Study the "Business Opportunities." What proportion of them are above the suspicion of being mere baits for catching gudgeons? As for the Wall Street advertisements, the "market letter people," the "pool" riggers, the inevitable "clerk in the office of a large corporation who will confidentially sell information of a certain movement in its stock," the turfguide companies with their daily tips, they require no comment. So far as drugs and medicines are concerned, we are so accustomed to quack nostrums that we consider them with the utmost toleration, and accept good-naturedly the maxim of one of the most successful of modern "nerve invigorators," that "the value of an advertised medicine depends on what you put on the bottle rather than on what you put in it.”

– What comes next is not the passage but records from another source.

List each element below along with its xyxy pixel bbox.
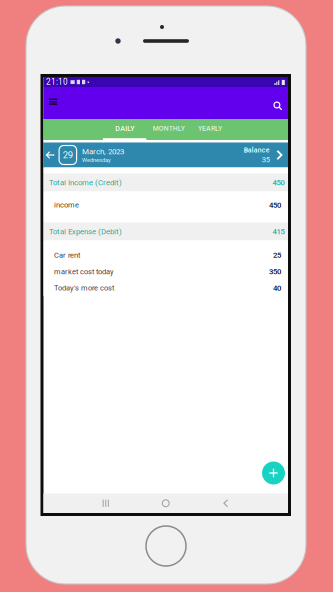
button[interactable]: Menu bbox=[44, 87, 65, 113]
staticText: 21:10 bbox=[46, 77, 68, 87]
staticText: 40 bbox=[273, 284, 281, 293]
button[interactable]: income bbox=[44, 197, 288, 213]
staticText: Wednesday bbox=[82, 157, 111, 163]
staticText: Car rent bbox=[54, 251, 80, 260]
staticText: Total Income (Credit) bbox=[49, 178, 122, 187]
staticText: March, 2023 bbox=[82, 147, 124, 156]
button[interactable]: market cost today bbox=[44, 263, 288, 280]
staticText: Total Expense (Debit) bbox=[49, 227, 122, 236]
button[interactable]: Recent apps bbox=[93, 494, 119, 513]
button[interactable]: MONTHLY bbox=[146, 119, 191, 140]
button[interactable]: YEARLY bbox=[191, 119, 229, 140]
button[interactable]: Car rent bbox=[44, 247, 288, 263]
button[interactable]: Back bbox=[213, 494, 239, 513]
staticText: MONTHLY bbox=[153, 124, 185, 132]
staticText: 25 bbox=[273, 251, 281, 260]
staticText: DAILY bbox=[115, 124, 134, 133]
staticText: 450 bbox=[269, 200, 281, 210]
button[interactable]: 29 bbox=[44, 142, 288, 168]
button[interactable]: Add transaction bbox=[258, 458, 288, 488]
button[interactable]: Today's more cost bbox=[44, 280, 288, 296]
staticText: income bbox=[54, 201, 79, 209]
staticText: 35 bbox=[262, 155, 270, 164]
staticText: 350 bbox=[269, 267, 281, 276]
staticText: market cost today bbox=[54, 267, 114, 276]
button[interactable]: DAILY bbox=[103, 119, 146, 140]
staticText: 29 bbox=[63, 149, 73, 161]
button[interactable]: Home bbox=[153, 494, 179, 513]
staticText: Balance bbox=[244, 146, 270, 154]
staticText: 450 bbox=[272, 178, 284, 187]
staticText: Today's more cost bbox=[54, 284, 114, 292]
staticText: 415 bbox=[272, 227, 284, 236]
button[interactable]: Search bbox=[265, 87, 288, 119]
staticText: YEARLY bbox=[198, 124, 222, 132]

This country is notorious for its general indifference to adulteration and substitution of foods and drugs. Even when the article is found to be highly dangerous to health, actual punishment of its promoters is exceedingly rare. An amusing recognition of America as the natural home of food frauds was given recently in Germany, where the harsh government had pounced upon the prosperous manufacturers of a so-called Rhine wine which contained some rather remarkable adulterations. The manufacturers made a strong though ultimately unsuccessful plea to be left in peace. They maintained that they had never sold a bottle of their decoction in Germany, but were engaged solely in trade with the United States; that their business was very large, and afforded employment to many German workmen; and that an attack upon their business would be in effect made upon many other business houses likewise employing German workmen, and likewise engaged exclusively in export business to the United States.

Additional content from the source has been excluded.